• _TO DO_
Go through the data line by line and count the lines that hold "ALERT". Reply with the total only.

• _MATERIAL FOR THIS EXERCISE_
......

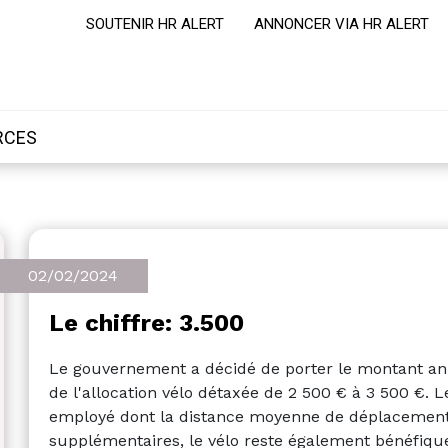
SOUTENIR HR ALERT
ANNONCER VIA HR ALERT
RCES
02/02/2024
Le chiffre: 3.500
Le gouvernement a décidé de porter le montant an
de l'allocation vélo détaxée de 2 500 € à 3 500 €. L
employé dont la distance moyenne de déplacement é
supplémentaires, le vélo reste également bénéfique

......

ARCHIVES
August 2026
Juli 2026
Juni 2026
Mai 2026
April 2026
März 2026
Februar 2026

......

• _OUTPUT FOR THIS EXERCISE_
2